As in commercial airlines, glider pilots at times have failed to overcome the somatogravic effect. “People have come off the top of a failed winch launch, pushed the nose forward to recover the speed, and inappropriately interpreted the reduced g [standard gravitational acceleration] as a stall and continued to nose the glider down into an impact with the ground,” she added.
Operating close to the limits of the normal flight region of the aircraft’s aerodynamic envelope is the key to glider pilots’ capability to fly in thermals for extended periods and, in turn, makes possible cross-country flights in sailplanes. “The thermal cores are quite small, and so, to maximize the strong lift in the center, the glider needs to fly typically at a very high angle of bank and a low speed [i.e., high angle-of-attack] to make the radius of the turn as small as it can be,” Kelman said. “Stall and spin awareness is paramount. We’re flying right on the edges of the envelope.” One of her video examples showed a pilot maintaining the desired relative position with a 70-degree bank angle in a typical gusty thermal, then demonstrating a calm, swift and correct recovery from an intentional stall and spin.
“There was no startle effect there at all,” she noted in describing the maneuver. “The recovery is so familiar that he just continues to fly in the thermal. And that’s where we want our trainees to be — to be able to deal with these situations safely and habitually.”
This situational awareness also comes into play in hand-flying precision and understanding of aerodynamics governing the limits of high-speed flight for the specific glider. “Our pilots have to be very aware of the limits of high-speed flight, the relevance of maneuvering speed, the limits of never-exceed speed and also the appropriate control inputs at high speed, as opposed to the low-speed ends of the envelope,” Kelman said.
The systems-monitoring demands of a flight crew’s duties during airline operations these days translate into less hand-flying, despite the consensus that this is a highly degradable skill. Some airlines have seen evidence of this trend, Kelman said, based on analyses from flight data monitoring programs and the performance of some MPL-trained pilots. Manual-handling deficiencies may show up as unstable approaches, exceedances of flight parameters, landings without flare, landings outside the touchdown zone and go-arounds conducted solely because of flight crew reluctance to disconnect the automation and hand-fly as expected in the situation.
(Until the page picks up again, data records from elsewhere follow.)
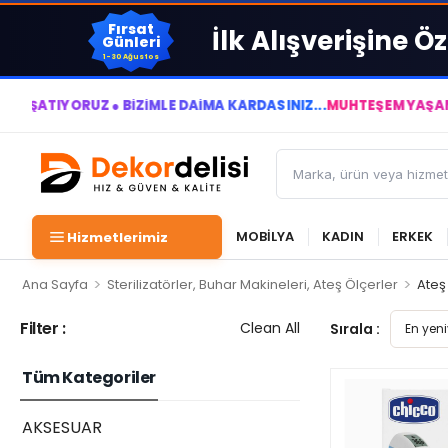
Fırsat
İlk Alışverişine Öz
Günleri
1-30 Ağustos
YORUZ ● BİZİMLE DAİMA KÂRDASINIZ...
MUHTEŞEM YAŞAM ALANLA
MOBİLYA
KADIN
ERKEK
Hizmetlerimiz
>
>
Ana Sayfa
Sterilizatörler, Buhar Makineleri, Ateş Ölçerler
Ateş
Filter :
Clean All
Sırala :
Tüm Kategoriler
AKSESUAR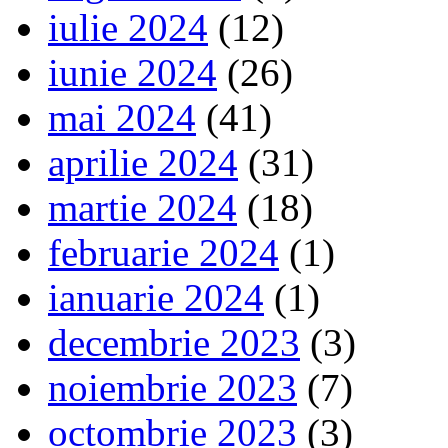
iulie 2024
(12)
iunie 2024
(26)
mai 2024
(41)
aprilie 2024
(31)
martie 2024
(18)
februarie 2024
(1)
ianuarie 2024
(1)
decembrie 2023
(3)
noiembrie 2023
(7)
octombrie 2023
(3)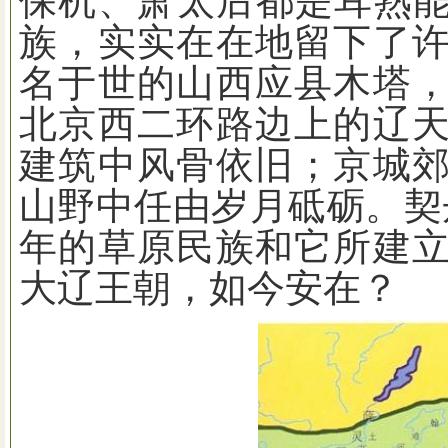
保机、萧太后都是耳熟能
族，实实在在地留下了
名于世的山西应县木塔
北京西二环路边上的辽
建筑中风骨依旧；京城
山野中任由岁月砥砺。契
年的草原民族和它所建
大辽王朝，如今安在？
If workload becomes unacceptably high when pilots feel “forced” to hand-fly the airplane, situational awareness and task-completion ability can be affected. “The lack of manual flying–basis [proficiency] also leads to a lack of recognition of excursions toward the end of the flight envelope, i.e., the approaching stall; an overreliance on automation; and also a reliance on the flight management system for flight guidance rather than checking for gross errors,” she said. “Skills practice in general aviation aircraft — particularly in gliders — can really help to address these issues. Hand-flying skills do offer airline pilots resilience so that when things do go wrong, we have got the capacity to deal with them, to fly the aircraft and still have enough mental capacity left to deal with the abnormal situation.” Table 1 summarizes several key differences in the perspectives of airline pilots and glider pilots.
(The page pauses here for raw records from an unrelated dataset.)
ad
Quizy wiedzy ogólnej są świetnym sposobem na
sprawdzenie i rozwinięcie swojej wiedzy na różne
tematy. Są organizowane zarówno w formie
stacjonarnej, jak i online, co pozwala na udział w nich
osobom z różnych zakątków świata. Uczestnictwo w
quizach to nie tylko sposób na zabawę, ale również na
The level of hand-flying proficiency also can be a factor in decisions about serving new destinations where the approaches are not conducive to typical flight automation for reasons such as infrastructure or terrain issues, she said. Kelman noted, “As a colleague of mine said, ‘When you disconnect the autopilot, it’s where technology becomes art.’”
Safely interpreting energy state and maneuvering visually at low altitude after breaking out from clouds, for example, also sometimes reveal airline pilots’ actual confidence in their level of proficiency, in their ability to complete this maneuver according to company policy for stabilized approach and in their judgment of when a diversion is necessary.
She offered, as another example, a situation in which flying time could be reduced by at least 10 minutes “if pilots are competent and confident enough in their handling skills” to request and fly a visual approach rather than the longer instrument approach when conditions are suitable. “As a glider pilot, this is the sort of decision we’re trained to do, managing the energy all the way in,” Kelman added.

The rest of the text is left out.